Posted by: Donna at January 5, 2005 04:09 AM

The reason that they'll sometimes do a quasi-C-section on a cow prelabor is that the calf is in the mother cow backwards. If the cow were to go into labor with the calf turned backwards, it would almost always kill both of them or kill the mother in the process it would take to get the calf out safely. So, to avoid that, the vet simply goes in and gets the calf a little early.

Yeah, before you ask, I was one of the "farm kids", and still live on parents' farm today... lame, I know, so shut up already!

Posted by: Rick at January 5, 2005 08:48 AM

Actually, Donna, it wasn't all that traumatic or anything, just really unexpected. Pretty much all us kids just absorbed what happened and went bounding about our day. It feeds into my theory that kids can handle a whole lot more than adults think they can.
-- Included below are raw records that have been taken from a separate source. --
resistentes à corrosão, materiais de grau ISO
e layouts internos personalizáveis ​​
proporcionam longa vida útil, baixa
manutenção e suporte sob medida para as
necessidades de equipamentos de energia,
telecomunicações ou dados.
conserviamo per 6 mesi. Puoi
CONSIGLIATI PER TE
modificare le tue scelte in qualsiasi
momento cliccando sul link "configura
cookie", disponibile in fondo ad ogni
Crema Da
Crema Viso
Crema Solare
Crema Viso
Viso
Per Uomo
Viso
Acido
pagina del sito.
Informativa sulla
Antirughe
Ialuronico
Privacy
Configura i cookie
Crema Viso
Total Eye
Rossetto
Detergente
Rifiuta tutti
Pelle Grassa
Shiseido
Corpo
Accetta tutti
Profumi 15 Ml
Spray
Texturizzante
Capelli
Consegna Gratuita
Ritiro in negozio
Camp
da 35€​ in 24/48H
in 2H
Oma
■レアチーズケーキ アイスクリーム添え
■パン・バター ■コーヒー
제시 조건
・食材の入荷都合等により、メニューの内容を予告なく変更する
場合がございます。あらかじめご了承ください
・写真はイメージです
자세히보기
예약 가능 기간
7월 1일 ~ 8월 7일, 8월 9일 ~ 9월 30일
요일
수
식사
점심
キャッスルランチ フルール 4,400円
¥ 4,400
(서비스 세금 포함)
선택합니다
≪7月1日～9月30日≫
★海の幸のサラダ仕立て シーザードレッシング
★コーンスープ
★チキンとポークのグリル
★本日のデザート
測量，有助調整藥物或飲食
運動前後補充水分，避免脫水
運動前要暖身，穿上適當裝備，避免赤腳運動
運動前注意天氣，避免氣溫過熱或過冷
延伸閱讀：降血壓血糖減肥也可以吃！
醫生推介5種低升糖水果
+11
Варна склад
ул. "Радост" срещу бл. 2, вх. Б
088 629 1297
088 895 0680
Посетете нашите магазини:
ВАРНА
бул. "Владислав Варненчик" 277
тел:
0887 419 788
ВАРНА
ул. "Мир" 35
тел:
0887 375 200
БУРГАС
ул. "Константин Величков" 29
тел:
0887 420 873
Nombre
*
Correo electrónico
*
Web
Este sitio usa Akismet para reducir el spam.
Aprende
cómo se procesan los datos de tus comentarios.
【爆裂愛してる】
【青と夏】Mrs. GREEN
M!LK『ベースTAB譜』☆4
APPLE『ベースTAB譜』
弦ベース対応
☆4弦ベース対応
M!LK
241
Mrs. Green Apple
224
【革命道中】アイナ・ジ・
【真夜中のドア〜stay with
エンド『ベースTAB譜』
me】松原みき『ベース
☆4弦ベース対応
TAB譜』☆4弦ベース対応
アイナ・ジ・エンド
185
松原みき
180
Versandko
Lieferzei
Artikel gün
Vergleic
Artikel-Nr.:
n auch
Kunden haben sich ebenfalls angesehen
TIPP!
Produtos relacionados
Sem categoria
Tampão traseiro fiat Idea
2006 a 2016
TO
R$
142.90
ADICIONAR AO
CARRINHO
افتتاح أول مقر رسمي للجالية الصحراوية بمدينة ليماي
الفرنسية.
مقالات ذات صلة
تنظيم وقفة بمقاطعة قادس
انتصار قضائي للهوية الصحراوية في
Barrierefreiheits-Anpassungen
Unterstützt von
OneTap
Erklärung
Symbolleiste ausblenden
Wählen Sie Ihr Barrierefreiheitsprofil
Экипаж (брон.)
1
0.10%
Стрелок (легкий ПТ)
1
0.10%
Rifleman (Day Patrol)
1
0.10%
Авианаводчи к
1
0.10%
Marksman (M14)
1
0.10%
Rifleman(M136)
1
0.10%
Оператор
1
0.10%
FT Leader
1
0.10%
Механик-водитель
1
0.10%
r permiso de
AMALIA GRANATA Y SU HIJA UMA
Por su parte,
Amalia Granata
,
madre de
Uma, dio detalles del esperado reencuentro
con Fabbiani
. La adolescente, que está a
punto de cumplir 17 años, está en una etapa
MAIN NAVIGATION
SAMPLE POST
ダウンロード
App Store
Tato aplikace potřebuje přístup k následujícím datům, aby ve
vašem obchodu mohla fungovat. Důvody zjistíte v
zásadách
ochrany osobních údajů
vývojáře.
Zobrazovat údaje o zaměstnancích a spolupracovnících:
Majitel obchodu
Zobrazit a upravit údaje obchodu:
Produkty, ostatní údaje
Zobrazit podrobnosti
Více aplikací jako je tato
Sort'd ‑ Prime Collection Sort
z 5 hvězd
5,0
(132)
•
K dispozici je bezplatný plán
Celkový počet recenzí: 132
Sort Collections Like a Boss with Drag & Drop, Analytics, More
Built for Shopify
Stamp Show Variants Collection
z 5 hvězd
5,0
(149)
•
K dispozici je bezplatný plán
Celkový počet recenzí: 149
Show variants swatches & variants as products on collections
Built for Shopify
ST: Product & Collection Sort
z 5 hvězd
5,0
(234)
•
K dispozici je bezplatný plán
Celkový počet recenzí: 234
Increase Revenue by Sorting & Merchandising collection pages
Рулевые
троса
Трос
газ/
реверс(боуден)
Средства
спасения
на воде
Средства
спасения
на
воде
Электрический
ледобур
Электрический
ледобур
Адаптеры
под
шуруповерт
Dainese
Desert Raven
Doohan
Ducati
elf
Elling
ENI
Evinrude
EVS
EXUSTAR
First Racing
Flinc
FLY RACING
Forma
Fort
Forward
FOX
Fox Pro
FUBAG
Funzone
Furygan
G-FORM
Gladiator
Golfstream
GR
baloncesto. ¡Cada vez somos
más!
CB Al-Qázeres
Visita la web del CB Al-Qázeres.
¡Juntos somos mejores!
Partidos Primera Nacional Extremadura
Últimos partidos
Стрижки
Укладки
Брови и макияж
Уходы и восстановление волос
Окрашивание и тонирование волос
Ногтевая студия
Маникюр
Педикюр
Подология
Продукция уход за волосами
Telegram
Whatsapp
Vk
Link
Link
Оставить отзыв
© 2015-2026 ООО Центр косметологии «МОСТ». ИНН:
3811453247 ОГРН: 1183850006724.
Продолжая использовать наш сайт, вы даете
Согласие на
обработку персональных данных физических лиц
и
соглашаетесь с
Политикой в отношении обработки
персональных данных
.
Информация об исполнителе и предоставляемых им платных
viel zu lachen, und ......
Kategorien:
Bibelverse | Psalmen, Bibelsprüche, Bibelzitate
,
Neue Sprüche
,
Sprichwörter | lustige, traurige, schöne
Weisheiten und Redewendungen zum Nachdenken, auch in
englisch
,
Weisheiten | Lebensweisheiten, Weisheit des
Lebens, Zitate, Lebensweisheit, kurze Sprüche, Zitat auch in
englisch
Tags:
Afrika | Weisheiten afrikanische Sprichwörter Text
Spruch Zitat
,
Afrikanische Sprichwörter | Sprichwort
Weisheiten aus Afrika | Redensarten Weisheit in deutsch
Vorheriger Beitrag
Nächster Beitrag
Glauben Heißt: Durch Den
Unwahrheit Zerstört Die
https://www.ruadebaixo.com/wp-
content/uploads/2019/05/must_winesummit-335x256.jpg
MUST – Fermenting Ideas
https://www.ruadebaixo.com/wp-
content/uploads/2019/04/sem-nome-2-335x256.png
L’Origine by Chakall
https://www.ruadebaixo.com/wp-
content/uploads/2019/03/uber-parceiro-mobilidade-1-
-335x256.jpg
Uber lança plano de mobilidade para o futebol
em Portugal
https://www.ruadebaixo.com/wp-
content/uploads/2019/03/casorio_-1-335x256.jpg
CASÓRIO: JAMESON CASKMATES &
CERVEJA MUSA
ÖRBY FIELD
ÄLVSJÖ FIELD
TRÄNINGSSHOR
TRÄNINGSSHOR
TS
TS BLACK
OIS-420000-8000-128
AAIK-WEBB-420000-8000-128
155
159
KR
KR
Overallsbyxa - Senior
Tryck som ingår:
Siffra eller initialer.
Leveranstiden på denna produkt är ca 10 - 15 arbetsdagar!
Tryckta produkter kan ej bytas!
Posted by: Ryan at January 5, 2005 09:04 AM

"[K]ids can handle a whole lot more than adults think they can."

A truer statement has perhaps never been uttered.

That was hysterical. Thanks. :)

When I was in kindergarten, I came home on my birthday and my Mom immediately called me into the "mud room" off the back door. "Hurry up". As I stepped into the room, the first thing to hit me eyes was my dog, Nona, lying on a dog bed with the front end of a puppy slurping its way out. Plop. *lick* *lick* *lick* *lick*....

Meanwhile, a local town (Glenview, IL) has removed all the bulls from a town-owned historic farm because they're afraid that kiddies might accidentally see "random acts of nature".

This is about the best possible way to introduce a kid to the facts of life. Okay, the bovine C-Section is a bit harsh -- but I think I would have been more along the lines of "Coooool!" than been scarred for life.

Grown ups are wimps. :)

Posted by: Strider at January 5, 2005 11:11 AM

Thanks Rick, I hadn't thought that through. Still. Yuck. And although I probably would have been one of the kids that was standing around going Cooool, that still doesn't mean I'd want a bunch of little kids to see that. Grown ups are wimps in alot of ways, it starts when they are about 18. My death and dying class went to an anatomy class and got to view a body that had been donated, and I made two people throw up, and one pass out when I poked the body in the eye because it already had the plastic inserts in there that they use to keep the eyes closed. I was going cooollll, and everyone else, including the teacher was grossing out. It was pretty funny. (I'd worked ambulance years ago, so I'm pretty hardened to that kind of thing.) I laughed hard at them, and still surprised myself that I knew almost all the organs still, and it's been like 20 years ago that I learned all that stuff. Sorry Ryan, I tend to ramble on and on.

Posted by: Donna at January 5, 2005 08:11 PM

"Small town kids, such as myself, were not gifted with the livestock familiarity bestowed upon our farm kid peers."

So what were you gifted with? What super-powers did town kids of that age have to lord it over the farm-kids? It can't have been all one way. Elucidate, dear chap.

Posted by: Simon at January 6, 2005 11:05 AM

Well, for one thing, and perhaps most importantly, we town kids picked up an uncanny knack for mastering video games.

Posted by: Ryan at January 6, 2005 11:12 AM

We had a TV program(me) on BBC1 (in the UK) based upon the writings of one James Herriot (http://www.jamesherriot.org/works.php), which would regularly feature said (fictional) vet donning shoulder-length rubber gloves and . . . er, 'losing his watch'. I must point out that this was a Sunday dinnertime (5.30pm) show in the late 70s, but as far as livestock went it was a bit like WWF - no holds barred, but put on for the cameras. I attained a visceral familiarity, and the 'birds and bees' held no fears, thanks to Auntie Beeb. But horses for courses. If you're growing up in a provincial neighbourhood then I guess it's a priority for parents to get kids tuned in to this stuff. If you're urban, then it must be the same with corporate takeovers etc.

Posted by: Simon at January 6, 2005 11:24 AM

"Well, for one thing, and perhaps most importantly, we town kids picked up an uncanny knack for mastering video games."

Yeah, you town kid bastards always owned my ass no matter what video game we were playing. I'm still spiteful.